The winner: Emotional  Awarenesss  and Expression Therapy (EAET). To quote the research, “a single course of treatment… was associated with a significantly greater reduction in chronic pain severity than cognitive-behavioral therapy…”

“Two thirds of the patients who received EAET reported at least a 30% reduction in pain, compared with 17% of those who received CBT. The randomized clinical trial also showed that individuals with depression and anxiety responded more favorably to EAET…”  here’s an informational link about EAET.
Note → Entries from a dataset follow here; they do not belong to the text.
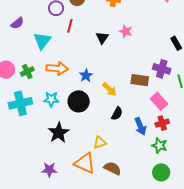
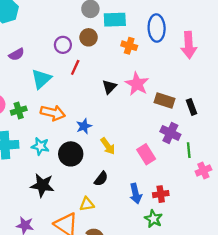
pink star: (126, 31) -> (137, 84), size x1.5
brown rectangle: (140, 80) -> (164, 101), moved
pink rectangle: (159, 101) -> (146, 154), moved
black semicircle: (117, 114) -> (101, 179), moved
black star: (59, 133) -> (42, 185), turned 30

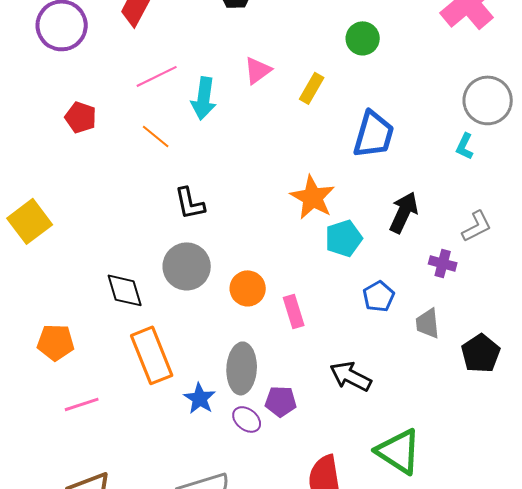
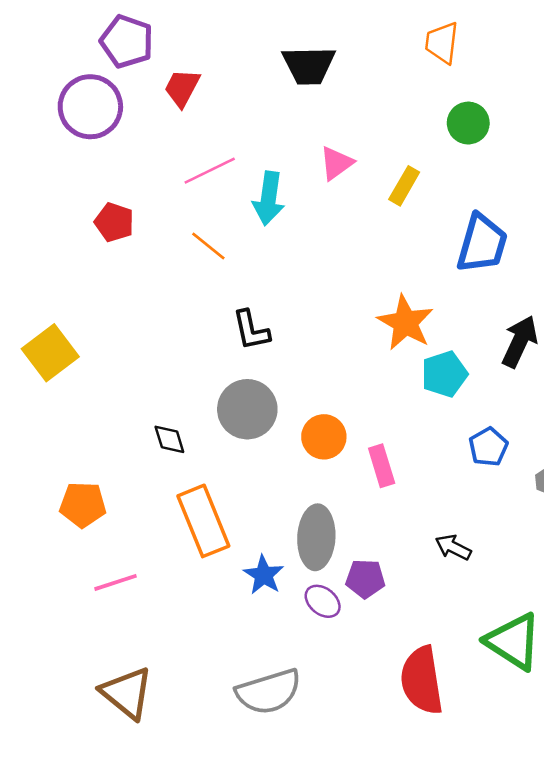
black diamond: (125, 290) -> (169, 439), size x0.7
black arrow: (351, 376) -> (453, 547), size x0.7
Many of the chronic pain patients I’ve run into suffer from both depression and anxiety, much of it related to their experience of pain. Yet relatively few patients even consider psychotherapy, since they view their problems as purely physical in origin. A more reliably successful treatment could attract more sufferers to the therapist’s office, with (hopefully) superior outcomes.

An important caveat, however – – patients remained on opioid medication throughout the study. I’m not confident that patients who have a moderate to severe Opioid Use Disorder would have been able to manage pain adequately, even with the therapy, unless they were also in continuing SUD treatment, and stable.

Perhaps not even then, of course. We’ve been down that road before.